Task goal: With the pictures excluded, retype the records that follow exactly.

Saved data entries
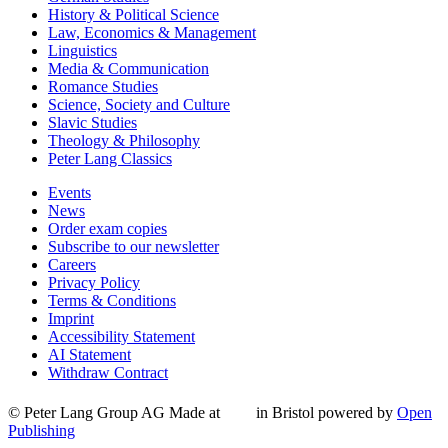
History & Political Science
Law, Economics & Management
Linguistics
Media & Communication
Romance Studies
Science, Society and Culture
Slavic Studies
Theology & Philosophy
Peter Lang Classics
Events
News
Order exam copies
Subscribe to our newsletter
Careers
Privacy Policy
Terms & Conditions
Imprint
Accessibility Statement
AI Statement
Withdraw Contract
© Peter Lang Group AG
Made at
in Bristol
powered by
Open
Publishing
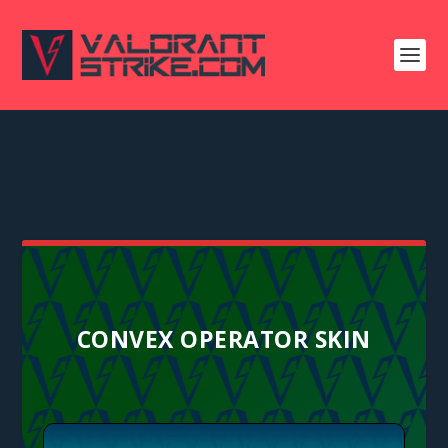
CONVEX OPERATOR SKIN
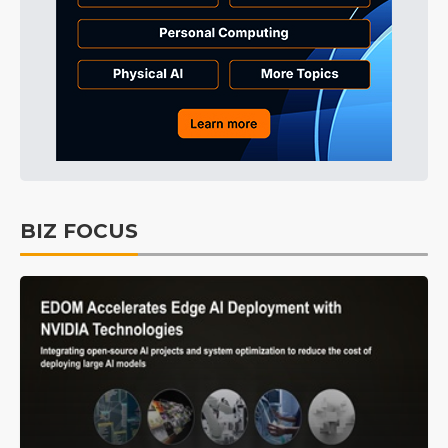
BIZ FOCUS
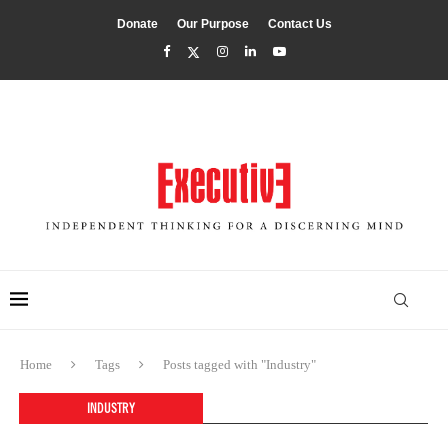
Donate
Our Purpose
Contact Us
Home
Tags
Posts tagged with "Industry"
INDUSTRY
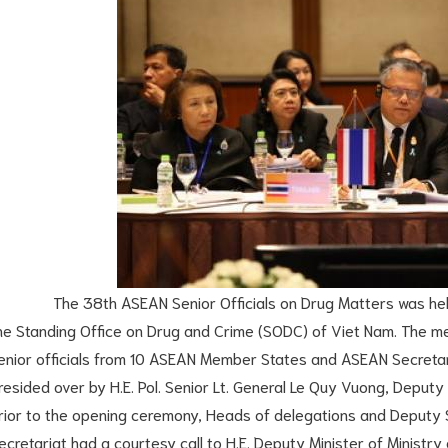
he 38th ASEAN Senior Officials on Drug Matters was held o
he Standing Office on Drug and Crime (SODC) of Viet Nam. The m
enior officials from 10 ASEAN Member States and ASEAN Secretar
resided over by H.E. Pol. Senior Lt. General Le Quy Vuong, Deputy 
rior to the opening ceremony, Heads of delegations and Deputy
ecretariat had a courtesy call to H.E. Deputy Minister of Ministry o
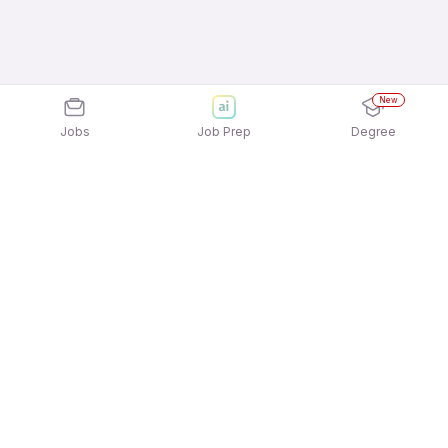
New
Jobs
Job Prep
Degree
Explore similar jobs that match your
interests
Jobs by Location
Architecture & Interior Design Full Time Female
Jobs in Ahmedabad
Architecture & Interior Design Full Time Female
Jobs in Bengaluru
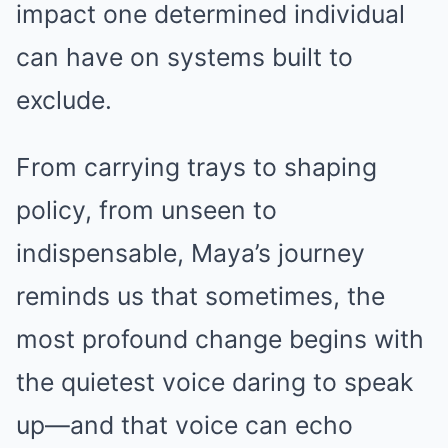
impact one determined individual
can have on systems built to
exclude.
From carrying trays to shaping
policy, from unseen to
indispensable, Maya’s journey
reminds us that sometimes, the
most profound change begins with
the quietest voice daring to speak
up—and that voice can echo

Response to the exercise:
History & Political Science
Law, Economics & Management
Linguistics
Media & Communication
Romance Studies
Science, Society and Culture
Slavic Studies
Theology & Philosophy
Peter Lang Classics
Events
News
Order exam copies
Subscribe to our newsletter
Careers
Privacy Policy
Terms & Conditions
Imprint
Accessibility Statement
AI Statement
Withdraw Contract
© Peter Lang Group AG
Made at
in Bristol
powered by
Open
Publishing
CONVEX OPERATOR SKIN
BIZ FOCUS
Donate
Our Purpose
Contact Us
Home
Tags
Posts tagged with "Industry"
INDUSTRY
he 38th ASEAN Senior Officials on Drug Matters was held o
he Standing Office on Drug and Crime (SODC) of Viet Nam. The m
enior officials from 10 ASEAN Member States and ASEAN Secretar
resided over by H.E. Pol. Senior Lt. General Le Quy Vuong, Deputy 
rior to the opening ceremony, Heads of delegations and Deputy
ecretariat had a courtesy call to H.E. Deputy Minister of Ministry o
New
Jobs
Job Prep
Degree
Explore similar jobs that match your
interests
Jobs by Location
Architecture & Interior Design Full Time Female
Jobs in Ahmedabad
Architecture & Interior Design Full Time Female
Jobs in Bengaluru
impact one determined individual
can have on systems built to
exclude.
From carrying trays to shaping
policy, from unseen to
indispensable, Maya’s journey
reminds us that sometimes, the
most profound change begins with
the quietest voice daring to speak
up—and that voice can echo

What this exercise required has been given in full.